Nine years of compulsory education are provided in all counties and 15 years of free education in agricultural and pastoral areas and to the disadvantaged.

Officials like to say life expectancy has doubled under Chinese rule, from 35.5 years in 59 to 70.6 today. Medical treatment is cheap for all and free for the needy.

Tibet’s gross domestic products was 147,76 yuan (or RMB) last year, which, in a population of some 3.4 million and with a current exchange rate of about seven yuan to the US dollar, gives a GDP per capita per annum of about $6,154.

Wang Daiyuan, Head & Research Fellow, Institute of Economic Studies of the Academy of Social Science in Lhasa, described this as being “just under” China’s overall GDP per capita.

Most statistics put the latter at about $9,770, so Tibet has some way to go.
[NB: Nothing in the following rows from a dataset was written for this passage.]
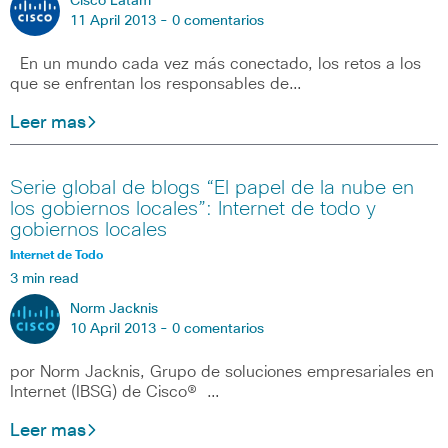
Cisco Latam
11 April 2013 -
0 comentarios
En un mundo cada vez más conectado, los retos a los
que se enfrentan los responsables de…
Leer mas
Serie global de blogs “El papel de la nube en
los gobiernos locales”: Internet de todo y
gobiernos locales
Internet de Todo
3 min read
Norm Jacknis
10 April 2013 -
0 comentarios
por Norm Jacknis, Grupo de soluciones empresariales en
Internet (IBSG) de Cisco® …
Leer mas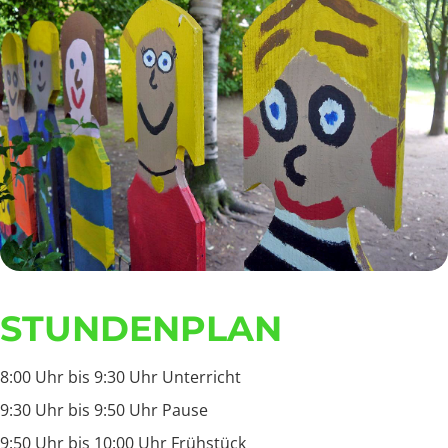
STUNDENPLAN
8:00 Uhr bis 9:30 Uhr Unterricht
9:30 Uhr bis 9:50 Uhr Pause
9:50 Uhr bis 10:00 Uhr Frühstück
Wang’s explanation is that Tibet is still catching up after a slow start and, helped by Beijing’s emphasis on developing its outlying areas, its GDP is growing faster than that of any other region and it will match the national average in a two to three years.

His colleague Duoqing, head of the academy’s Institute of Rural Economic Studies, notes that the number of Tibetans still living in poverty has been brought down from 850,000 a few years ago to 150,000.

The government intends to reduce that number to zero by the end of this year, through its targeted poverty alleviation strategy. “Targeted”, as he underscores, means the authorities have to know the reasons for the poverty of each of those 150,000 people.

The strategy includes industrial development (though avoiding damage to the pristine environment); resettlement of farmers in more fertile areas; better education, including scholarships; ecological stewardship – in the form of government-paid jobs to take care of grasslands and rivers; providing for the basic needs of elderly; and skills training.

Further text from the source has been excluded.